Arquivo X e o problema em reviver séries

No Controle
por: João Pedro Filippe
Data: 01/03/2016 | 14:30


Primeiramente, eu adoro Arquivo X. Não acredito que tantos seriados de ficção científica fenomenais teriam sido criados se não fosse pela grande colaboração deste, que foi um dos mais importantes do gênero e da década de 1990. Porém, o retorno para uma mini-temporada de seis episódios foi uma bomba atômica pior que a volta da Kelly Key.

Não deveria ser uma surpresa, visto que praticamente todo mundo temia que fosse ser apenas um serviço aos fãs; também não deveria ser uma surpresa se o retorno não possuísse exatamente uma história boa para contar. Mas foi muito pior que isso. Então, aqui fica o convite: vem junto pra dissecar a décima temporada de Arquivo X!

Começamos a temporada com Tad O"Malley, apresentador de um webshow popular contatando Mulder e Scully para o ajudarem a provar suas teorias sobre a) alienígenas e b) governo utilizando ferramentas secretas para manipular a população.

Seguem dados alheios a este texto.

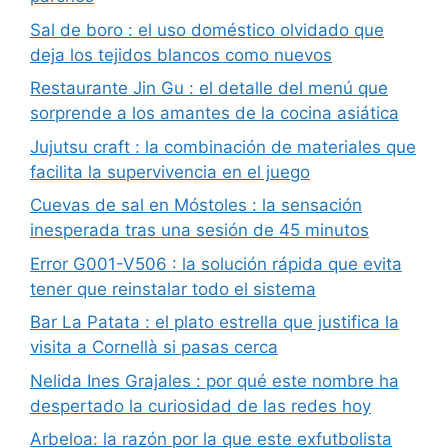
Sal de boro : el uso doméstico olvidado que
deja los tejidos blancos como nuevos
Restaurante Jin Gu : el detalle del menú que
sorprende a los amantes de la cocina asiática
Jujutsu craft : la combinación de materiales que
facilita la supervivencia en el juego
Cuevas de sal en Móstoles : la sensación
inesperada tras una sesión de 45 minutos
Error G001-V506 : la solución rápida que evita
tener que reinstalar todo el sistema
Bar La Patata : el plato estrella que justifica la
visita a Cornellà si pasas cerca
Nelida Ines Grajales : por qué este nombre ha
despertado la curiosidad de las redes hoy
Arbeloa: la razón por la que este exfutbolista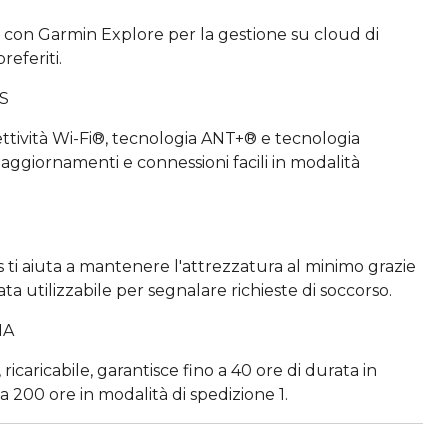
con Garmin Explore per la gestione su cloud di
referiti.
S
tività Wi-Fi®, tecnologia ANT+® e tecnologia
aggiornamenti e connessioni facili in modalità
 ti aiuta a mantenere l'attrezzatura al minimo grazie
ta utilizzabile per segnalare richieste di soccorso.
IA
o, ricaricabile, garantisce fino a 40 ore di durata in
a 200 ore in modalità di spedizione 1.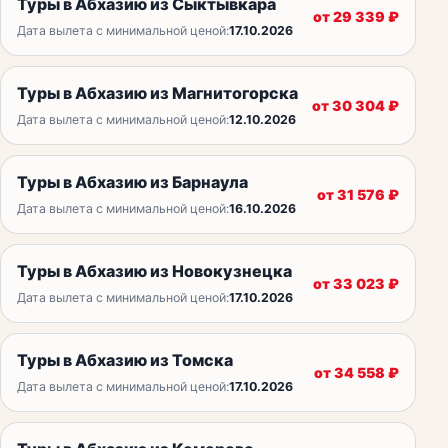
Туры в Абхазию из Сыктывкара
от
29 339
₽
Дата вылета с минимальной ценой:
17.10.2026
Туры в Абхазию из Магнитогорска
от
30 304
₽
Дата вылета с минимальной ценой:
12.10.2026
Туры в Абхазию из Барнаула
от
31 576
₽
Дата вылета с минимальной ценой:
16.10.2026
Туры в Абхазию из Новокузнецка
от
33 023
₽
Дата вылета с минимальной ценой:
17.10.2026
Туры в Абхазию из Томска
от
34 558
₽
Дата вылета с минимальной ценой:
17.10.2026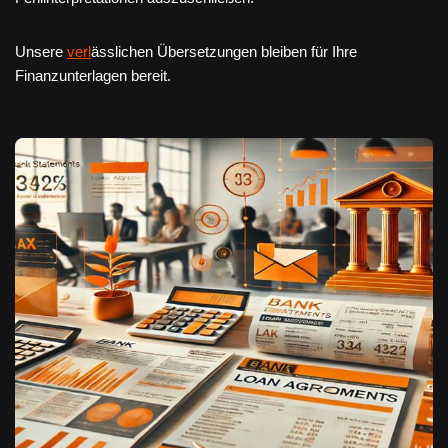
Unsere
verl
ässlichen Übersetzungen bleiben für Ihre
Finanzunterlagen bereit.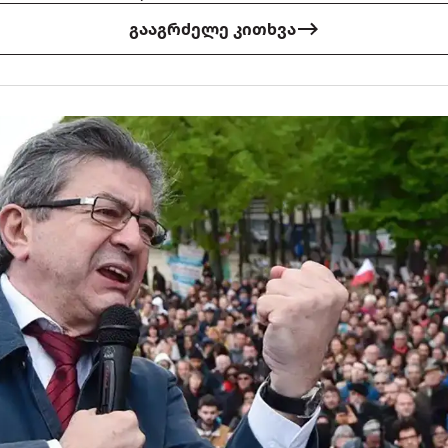
გააგრძელე კითხვა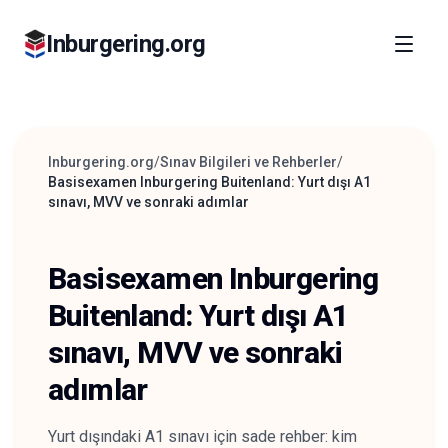
Inburgering.org
Inburgering.org
/
Sınav Bilgileri ve Rehberler
/
Basisexamen Inburgering Buitenland: Yurt dışı A1
sınavı, MVV ve sonraki adımlar
Basisexamen Inburgering
Buitenland: Yurt dışı A1
sınavı, MVV ve sonraki
adımlar
Yurt dışındaki A1 sınavı için sade rehber: kim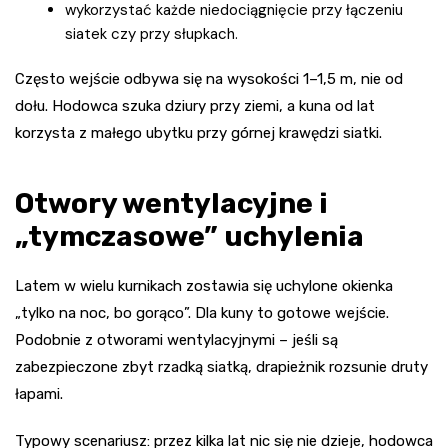
wykorzystać każde niedociągnięcie przy łączeniu
siatek czy przy słupkach.
Często wejście odbywa się na wysokości 1–1,5 m, nie od
dołu. Hodowca szuka dziury przy ziemi, a kuna od lat
korzysta z małego ubytku przy górnej krawędzi siatki.
Otwory wentylacyjne i
„tymczasowe” uchylenia
Latem w wielu kurnikach zostawia się uchylone okienka
„tylko na noc, bo gorąco”. Dla kuny to gotowe wejście.
Podobnie z otworami wentylacyjnymi – jeśli są
zabezpieczone zbyt rzadką siatką, drapieżnik rozsunie druty
łapami.
Typowy scenariusz: przez kilka lat nic się nie dzieje, hodowca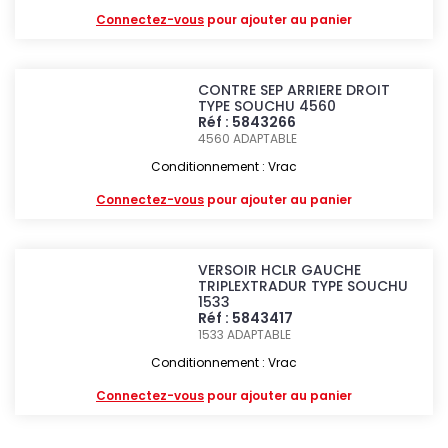
Connectez-vous
pour ajouter au panier
CONTRE SEP ARRIERE DROIT
TYPE SOUCHU 4560
Réf : 5843266
4560
ADAPTABLE
Conditionnement : Vrac
Connectez-vous
pour ajouter au panier
VERSOIR HCLR GAUCHE
TRIPLEXTRADUR TYPE SOUCHU
1533
Réf : 5843417
1533
ADAPTABLE
Conditionnement : Vrac
Connectez-vous
pour ajouter au panier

Segue a mesma linha anterior, só que agora com os protagonistas mais velhos e céticos. A premissa é interessante, mas para qualquer desenvolvimento importante e crucial, só avançando para o último episódio. Ou seja: de seis episódios apenas dois realmente contribuem para a mitologia, com os outros sendo casos semanais - engraçados e interessantes, claro, porém completamente irrelevantes.

Alguns outros pontos sobre a volta de Arquivo X:
O que foi aquela apropriação das tecnologias e serviços que temos hoje em dia? Os personagens utilizam seus smartphones de forma que nem minha vó utiliza, falam 'Uber!' no meio de um diálogo apenas para não parecerem como o tio velho que não sabe mais o que é popular e nem me perguntem o que achei da cena em que Mulder tira fotos do caso da semana sem parar com o celular porque 'é o que todo mundo faz'. Ah, e o final foi pior que o de Heroes no sentido de que deixou muito em aberto e precisando de esclarecimentos.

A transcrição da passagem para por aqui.